In its short existence, the PPP has also stressed the need for the voices of people of color to be heard by working closely with groups representing the Latino, African, Native American and LGBTQ community in Fargo-Moorhead. One of its most successful collaborations was with the group Last Real Indians, a group dedicated to reporting on stories of concern to indigenous communities both in the US and around the world. As LRI’s fiscal agent and media consultant, the PPP helped LRI increase their number of contributors from four to fifty and diversified their web content to consist not only of blog entries, but also videos, vlogs (video blogs entries), audio podcasts, and webinars. Thanks to this restructuring, which culminated in a site re-launch in January of 2013, LRI’s reach has gone from tens of thousands of readers to hundreds of thousands of readers in over thirty countries.
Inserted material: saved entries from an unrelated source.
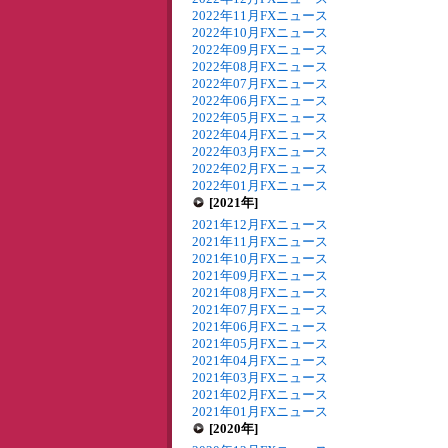
2022年11月FXニュース
2022年10月FXニュース
2022年09月FXニュース
2022年08月FXニュース
2022年07月FXニュース
2022年06月FXニュース
2022年05月FXニュース
2022年04月FXニュース
2022年03月FXニュース
2022年02月FXニュース
2022年01月FXニュース
[2021年]
2021年12月FXニュース
2021年11月FXニュース
2021年10月FXニュース
2021年09月FXニュース
2021年08月FXニュース
2021年07月FXニュース
2021年06月FXニュース
2021年05月FXニュース
2021年04月FXニュース
2021年03月FXニュース
2021年02月FXニュース
2021年01月FXニュース
[2020年]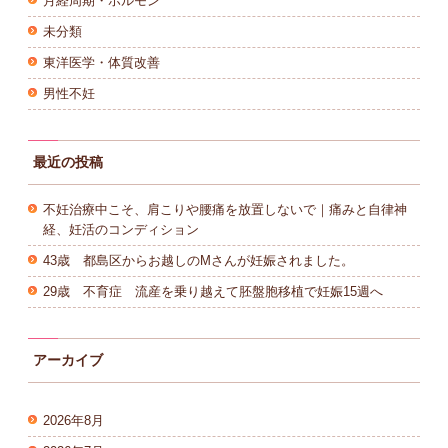
月経周期・ホルモン
未分類
東洋医学・体質改善
男性不妊
最近の投稿
不妊治療中こそ、肩こりや腰痛を放置しないで｜痛みと自律神
経、妊活のコンディション
43歳 都島区からお越しのMさんが妊娠されました。
29歳 不育症 流産を乗り越えて胚盤胞移植で妊娠15週へ
アーカイブ
2026年8月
Now, LRI original stories such as the one on North Dakota Congressman Kevin Cramer’s verbal assault on Melissa Merrick, the director of Spirit Lake Victim Assistance, are regularly picked up by national and even international news outlets that in the past rarely covered stories relating to indigenous communities.

Within the next year, the PPP’s radio station, KPPP, will usher in a new era of community media ownership for Fargo-Moorhead. Given its motto, “Adding local color to your airwaves”, it is no surprise that KPPP is conducting extensive outreach to involve local groups in producing programming and will be broadcasting in Spanish as well as in English. Given the PPP’s experience working with print, audiovisual, and online media, KPPP will also feature innovative multi-media features such as online video feeds of bands performing live for the station. The PPP’s vision for the station, then, is for it to be a space where members of the community can collaborate with each other to produce all kinds of media and not just radio. Like one of its inspirations, the Main Street Project’s Twin Cities Community Radio, KPPP’s ultimate mission is to establish a resource that will enrich the community for generations. If Duke and Cindy’s optimism is any indication, the community is heading in the right direction: “We’re changing the social landscape of Fargo/Moorhead.”